Council members and staff have said the single-family zoning changes are needed to add a variety of housing that the town needs, including smaller options that cost less, but the change is not an affordable housing strategy.
Searing said he supports taxpayer-funded affordable housing, but everyone should also live within walking distance of parks and open space. He was the only council member to oppose public housing for a Jay Street site purchase with taxpayer-approved parks bond funding, and also opposed plans for affordable housing on land that will also be a park on Legion Road.
▪ Coal ash dump: Searing opposed plans for apartments, a police station and town offices at the current Chapel Hill Police Department site on Martin Luther King Jr. Boulevard. The town built the police station in the 1980s but didn’t find the coal ash until 2013.
Searing claims the council wants to build on the land without removing the coal ash, but the town is still working with the state and hasn’t determined how to resolve the problem. Apartments were removed from the plan last year, but might be possible in the future.
In March, the council voted to plan for the municipal building, a step required under the state’s Brownfields Program for redeveloping the land. The concept plan will help town and state staff members determine how to remove the coal ash and plan for construction.
▪ Town spending and parks: Searing was the lone council member to vote against an 11% property tax rate increase this year — one of the biggest in town history — to pay for maintenance, repairs and big-ticket purchases that have been piling up since 2009.
Searing also cited the town’s “unfulfilled promises” for his budget vote, including a long-awaited adaptive playground and splash pads. He often cites other towns and cities with skate parks, while pointing to Chapel Hill’s run-down and often unsafe skate park. The council voted in May to spend $1 million in federal pandemic relief money on a skate park and inclusive playground equipment.

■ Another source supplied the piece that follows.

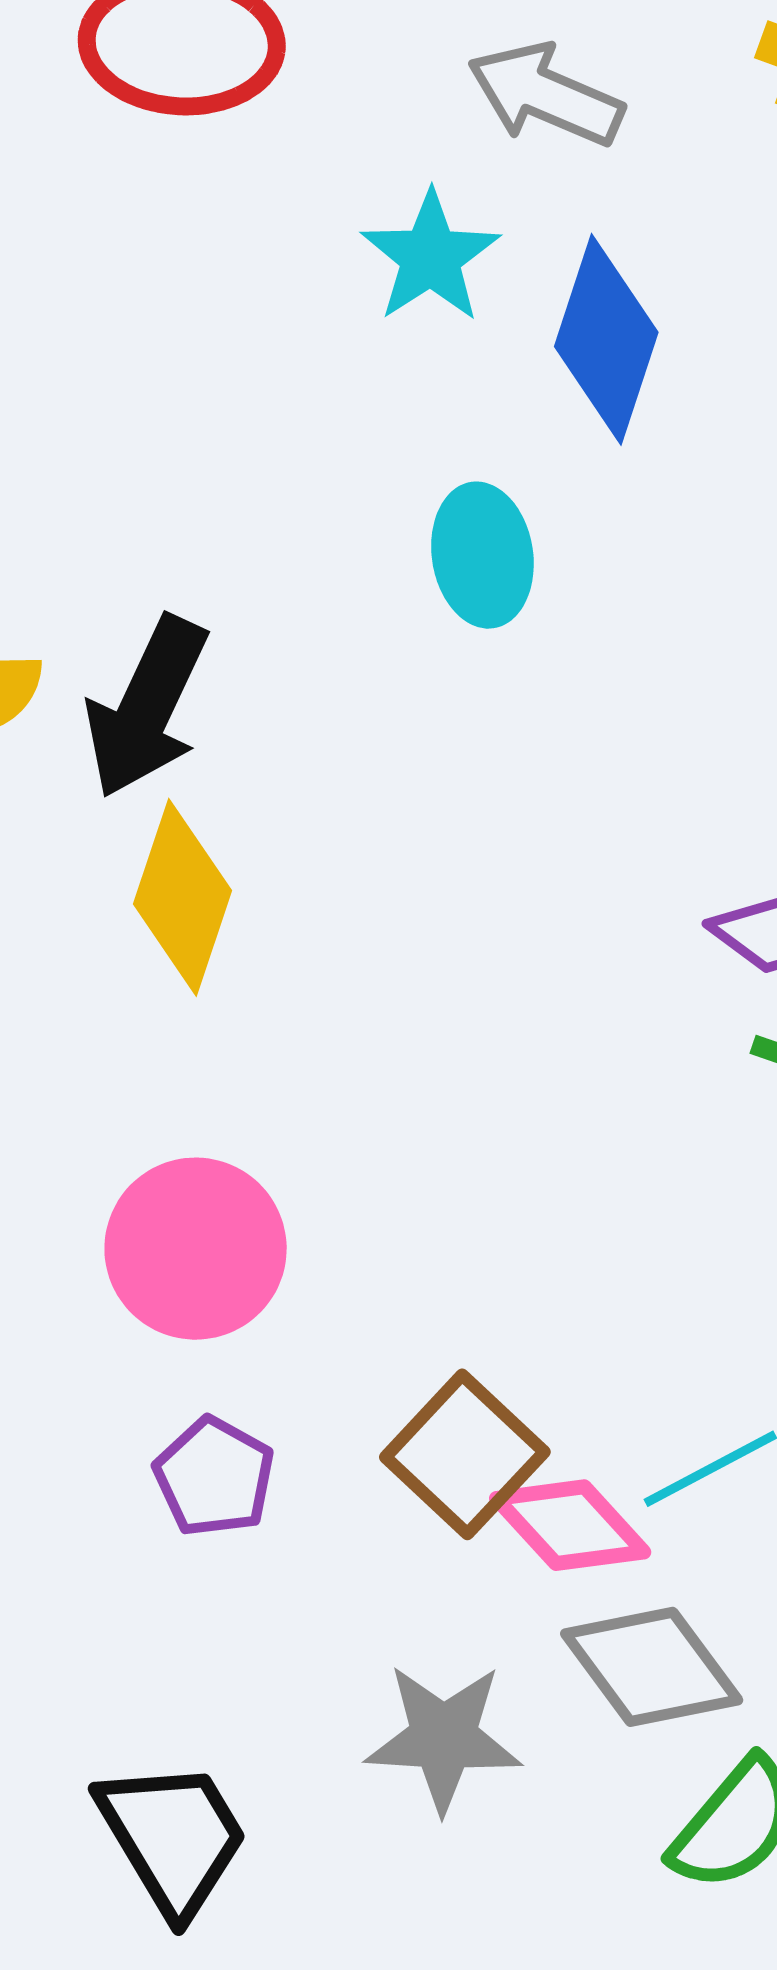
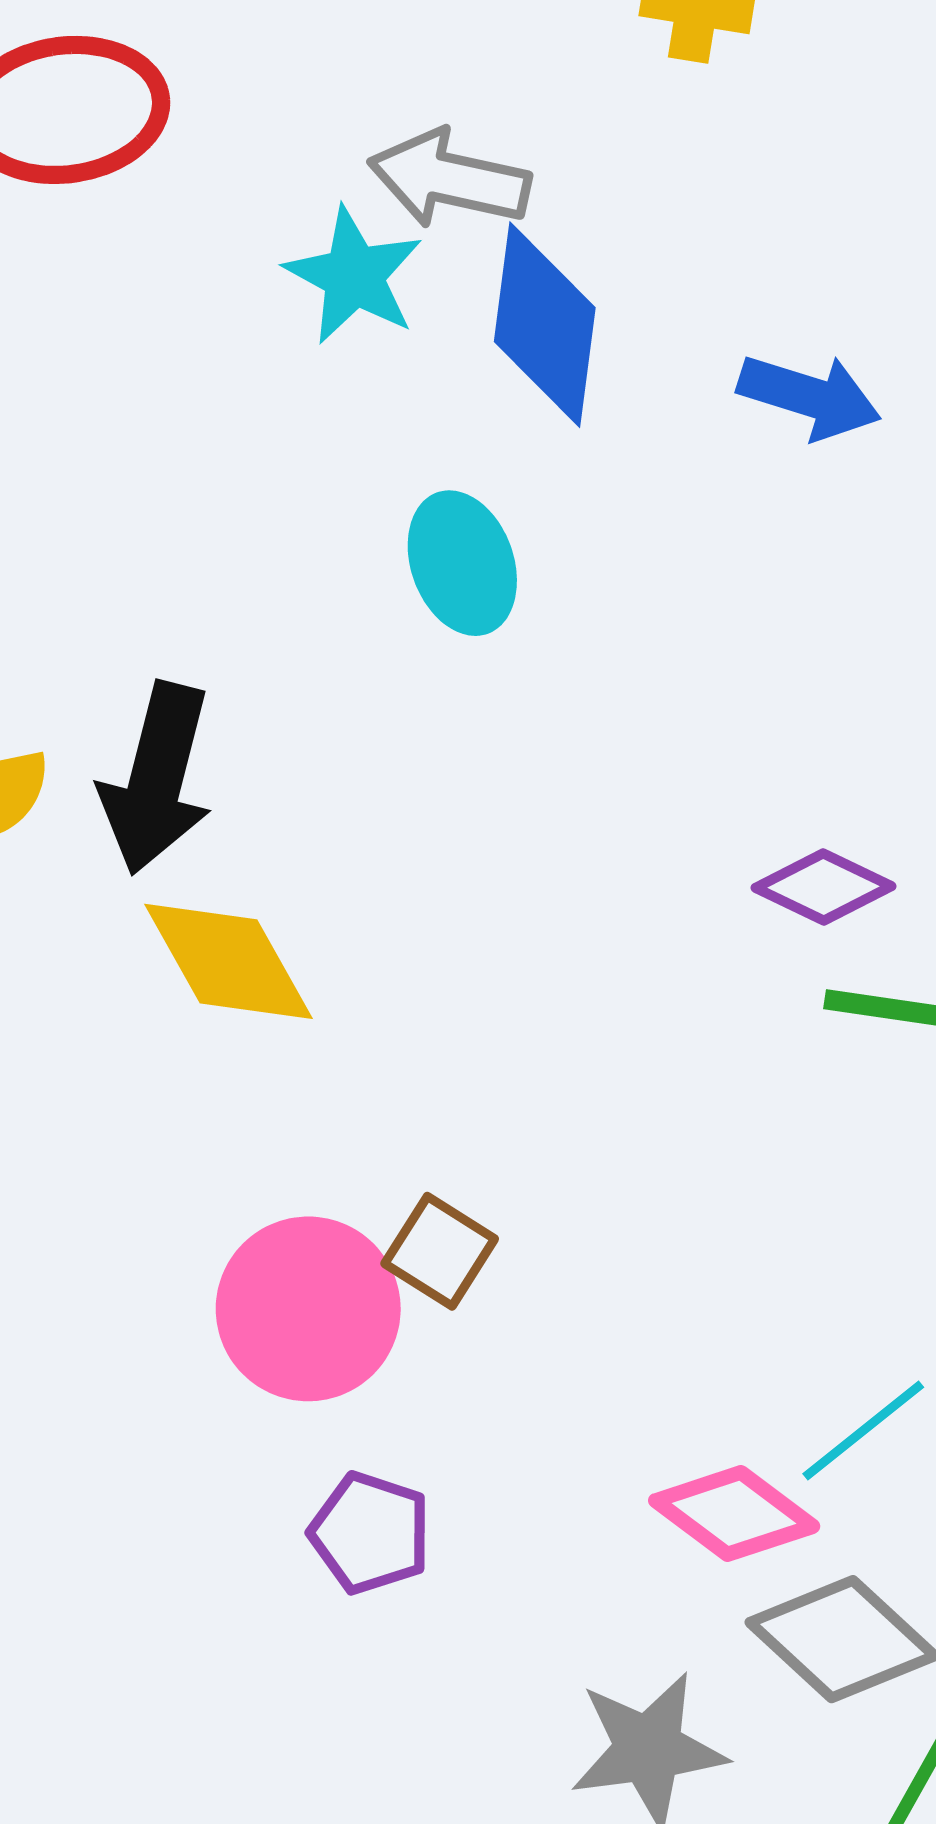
gray arrow: (545, 95) -> (449, 179), moved
yellow diamond: (183, 897) -> (228, 961), turned -37
brown square: (465, 1454) -> (440, 1251), moved, size x0.7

His announcement also noted the town’s spending on consultants, the additional $9 million to deal with bedrock problems at the East Rosemary Street parking deck site, because of bedrock problems, and the purchase of land for road access to the Greene Tract.
With a little investment, Searing said, the town could capitalize on its green spaces to support local businesses, attract visitors and support neighborhoods. And it doesn’t have to “promote glass skyscrapers built by out-of-town developers at the expense of beloved neighborhood establishments like the Purple Bowl Restaurant,” he said.